After 2nd M’s screaming attempts failed (it was apparent J was up for the challenge & could hold out longer), we were all at a loss for what to do. Then, the inevitable “autism” word popped up. Sure, I had researched it and by this time decided that surely that wasn’t what was causing my little boy to scream. He didn’t always avoid eye contact. He could say some words. He just…screamed…. a lot. Well, 1st M turned out to be a bandwagon jumper and, next thing I know, both of them are assuring me that my son has autism. Angry and hurt (and screaming), we left.
I cried for bit, hugged my kids and jumped back into autism research. After succumbing to the fact that autism was the reason for J’s screams, I called our local Child Find. Unfortunately, I never heard back from them. Instead, my son’s preschool teacher took me aside, said Child Find contacted her (she specialized in working with children with autism), and assured me that autism was not the answer. (No other suggestions or answers- just that I was at a dead end). This eventually led to us discovering the answer (Sensory Processing Disorder-which often coincides with an autism spectrum disorder) and seeking appropriate resources to help us.

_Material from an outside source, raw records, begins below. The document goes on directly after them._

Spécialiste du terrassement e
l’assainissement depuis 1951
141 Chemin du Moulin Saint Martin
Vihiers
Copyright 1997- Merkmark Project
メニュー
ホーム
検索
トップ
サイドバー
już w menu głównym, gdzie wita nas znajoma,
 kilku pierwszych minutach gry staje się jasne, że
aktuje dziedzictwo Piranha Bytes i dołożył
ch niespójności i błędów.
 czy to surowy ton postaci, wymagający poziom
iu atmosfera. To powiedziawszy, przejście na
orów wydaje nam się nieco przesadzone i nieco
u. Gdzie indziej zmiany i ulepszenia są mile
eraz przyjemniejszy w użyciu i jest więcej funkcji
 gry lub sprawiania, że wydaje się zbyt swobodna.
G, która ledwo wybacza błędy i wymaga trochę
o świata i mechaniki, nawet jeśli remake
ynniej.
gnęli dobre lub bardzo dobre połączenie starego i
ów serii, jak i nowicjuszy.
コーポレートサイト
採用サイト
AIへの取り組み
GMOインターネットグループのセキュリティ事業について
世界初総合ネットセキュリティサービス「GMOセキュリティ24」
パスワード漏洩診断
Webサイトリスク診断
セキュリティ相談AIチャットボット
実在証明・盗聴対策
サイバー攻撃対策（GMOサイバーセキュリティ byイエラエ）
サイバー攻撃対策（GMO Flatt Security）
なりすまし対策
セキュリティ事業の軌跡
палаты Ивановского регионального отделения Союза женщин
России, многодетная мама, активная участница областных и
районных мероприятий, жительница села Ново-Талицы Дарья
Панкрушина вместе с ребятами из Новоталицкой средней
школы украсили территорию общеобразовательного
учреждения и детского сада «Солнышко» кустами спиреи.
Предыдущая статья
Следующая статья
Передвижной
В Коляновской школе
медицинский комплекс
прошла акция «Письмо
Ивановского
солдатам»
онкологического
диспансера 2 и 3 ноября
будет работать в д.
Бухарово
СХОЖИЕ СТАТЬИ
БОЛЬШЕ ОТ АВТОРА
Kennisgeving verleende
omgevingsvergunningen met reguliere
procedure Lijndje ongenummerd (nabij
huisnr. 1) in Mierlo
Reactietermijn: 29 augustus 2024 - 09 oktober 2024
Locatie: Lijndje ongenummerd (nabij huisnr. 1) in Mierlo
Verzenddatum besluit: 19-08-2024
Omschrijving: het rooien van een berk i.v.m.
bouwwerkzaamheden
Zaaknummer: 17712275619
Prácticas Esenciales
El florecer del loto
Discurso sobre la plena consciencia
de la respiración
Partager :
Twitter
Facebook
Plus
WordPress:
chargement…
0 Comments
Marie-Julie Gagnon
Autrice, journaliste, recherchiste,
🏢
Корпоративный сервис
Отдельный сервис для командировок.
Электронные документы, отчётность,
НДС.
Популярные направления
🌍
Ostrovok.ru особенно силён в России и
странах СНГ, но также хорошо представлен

So while that “discovery day” was awful and it seemed to be the end of our “playdate” experiences with 1st M, it helped push us in the right direction-seeking answers that fit the question. Even though it still seems to be the worst “playdate” any of my children have experienced so far, it was also the best, because it pushed us to find answers (and true friends… thanks 2nd M for sticking by us!).”